Il cavallino non sapeva più a chi credere e decise di tornare a casa per chiedere consiglio alla madre. “Sono tornato perché l’acqua è molto profonda” disse imbarazzato “non posso attraversare il fiume”. “Sei sicuro? Io penso invece che l’acqua sia poco profonda” replicò la madre. “È quello che mi ha detto il vecchio bue, ma lo scoiattolo insiste nel dire che il fiume è pericoloso e che ieri è annegato un suo amico”. “Allora l’acqua è profonda o poco profonda? Prova a pensarci con la tua testa”. “Veramente non ci ho pensato”. “Figlio mio, non devi ascoltare i consigli senza riflettere con la tua testa. Puoi arrivarci da solo. Il bue è grande e grosso e pensa naturalmente che il fiume sia poco profondo, mentre lo scoiattolo è così piccolo che può annegare anche in una pozzanghera e pensa che sia molto profondo”.

Dopo aver ascoltato le parole della madre, il cavallino si mise a galoppare verso il fiume sicuro di sé. Quando lo scoiattolo lo vide con le zampe ormai dentro il fiume gli gridò: “Allora hai deciso di annegare?” “Voglio provare ad attraversare”. E il cavallino scoprì che l’acqua del fiume non era né poco profonda come aveva detto il bue, né troppo profonda come aveva detto lo scoiattolo.

Che bella storia sulla differenza!!! Anzi sulla differenziazione: l’abilità di riconoscere la propria idea solo come la propria idea e non come rappresentazione corretta ed unica della realtà.

Come ti può aiutare questa storia, soprattutto nei rapporti interpersonali?

Cos’altro ti fa pensare?

La pioggia e tutto il resto…

Un contadino ricevette la visita del suo Dio, si inginocchiò davanti a Lui e lo ringraziò con fervore di avergli accordato il dono della vita. “Di tutto ti sono debitore eppure avrei una lamentela: lavoro per concimare le mie terre e farvi crescere grano in abbondanza e Tu mi mandi gli uragani, la siccità, gli uccelli voraci, i topi, le piogge torrenziali, l’epidemia. Per una volta non potresti risparmiarmi tutti questi mali?”.
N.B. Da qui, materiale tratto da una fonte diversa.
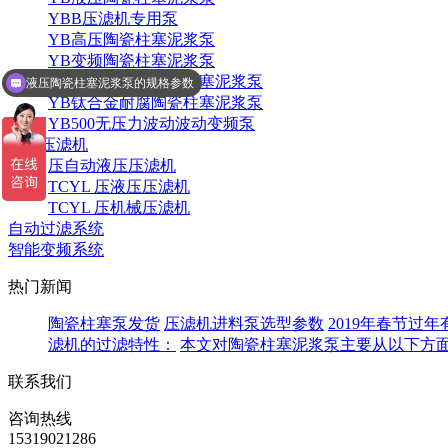
YBB压滤机专用泵
YB高压陶瓷柱塞泥浆泵
YB变频陶瓷柱塞泥浆泵
YB不锈钢耐腐陶瓷柱塞泥浆泵
液压陶瓷柱塞泥浆泵的规格参数
YB钛合金耐腐陶瓷柱塞泥浆泵
YB500无压力波动波动变频泵
高压压滤机
压自动液压压滤机
TCYL 压液压压滤机
TCYL 压机械压滤机
自动过滤系统
智能变频系统
热门新闻
陶瓷柱塞泵发货
压滤机进料泵选型参数
2019年春节过
滤机的过滤特性：
本文对陶瓷柱塞泥浆泵主要从以下方
联系我们
咨询热线
15319021286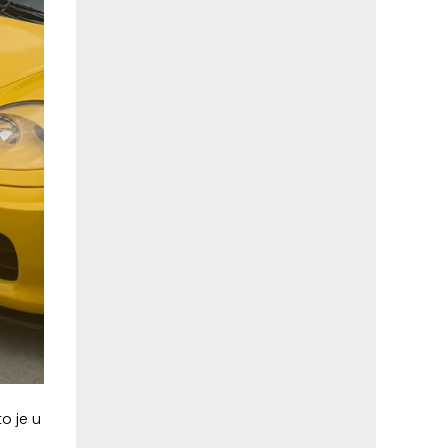
o je u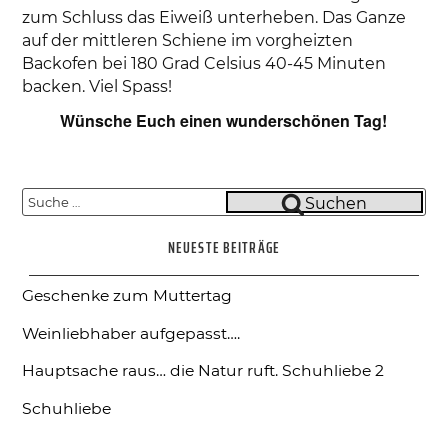
zum Schluss das Eiweiß unterheben. Das Ganze
auf der mittleren Schiene im vorgheizten
Backofen bei 180 Grad Celsius 40-45 Minuten
backen. Viel Spass!
Wünsche Euch einen wunderschönen Tag!
Suche
Suchen
nach:
NEUESTE BEITRÄGE
Geschenke zum Muttertag
Weinliebhaber aufgepasst….
Hauptsache raus… die Natur ruft.
Schuhliebe 2
Schuhliebe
Il Dio decise di soddisfare la preghiera del contadino; dopo la semina nessun uragano sollevò la terra, il clima fu mite tutto l’anno, piovve solo quando servì, non si vide l’ombra di un topo né di un uccello, nessun insetto dannoso. Per colpa della mancanza di ostacoli da superare, i semi indeboliti marcirono la loro buona terra senza neanche germogliare.
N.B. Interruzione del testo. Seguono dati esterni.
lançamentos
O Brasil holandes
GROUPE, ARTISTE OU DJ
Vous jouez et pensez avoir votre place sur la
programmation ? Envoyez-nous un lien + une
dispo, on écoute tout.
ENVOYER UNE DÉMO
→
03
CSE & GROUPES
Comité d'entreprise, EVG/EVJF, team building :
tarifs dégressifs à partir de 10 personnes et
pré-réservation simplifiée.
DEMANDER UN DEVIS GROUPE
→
Di fronte a questi ostacoli, difficoltà, ferite abbiamo due possibilità: o reagiamo adottando un atteggiamento già sperimentato, quindi applichiamo una ricetta più o meno efficace che viene dal passato, nel qual caso facciamo ricorso alle forze di ripetizione e ci comportiamo da eredi; oppure possiamo rimetterci alla coscienza e alla creatività, a tutto quello che in noi vi è di più alto e innovativo, consentendo così all’ostacolo di diventare il nostro maestro e sarà questo che ci spingerà ad inventare una soluzione inedita”.

(Alejandro Jodorowsky, Marianne Costa)

Purtroppo spesso e per molti di noi la zona di comfort e le abitudini rassicuranti sono la strada privilegiata che tendiamo a percorrere e ripercorrere. Più o meno consapevolmente e intenzionalmente. A volte è utile e necessario, altre volte sarebbe fondamentale cercare ostacoli da superare e soluzioni da inventare… Il rischio è di smettere di crescere…

Per te com’è? Quanto e quando prediligi la ripetizione con poca fatica (forse) e quanto e quando ti fai guidare dalla curiosità e dall’ignoto? Quali prezzi scegli di pagare? In nome di quale valore per la tua vita?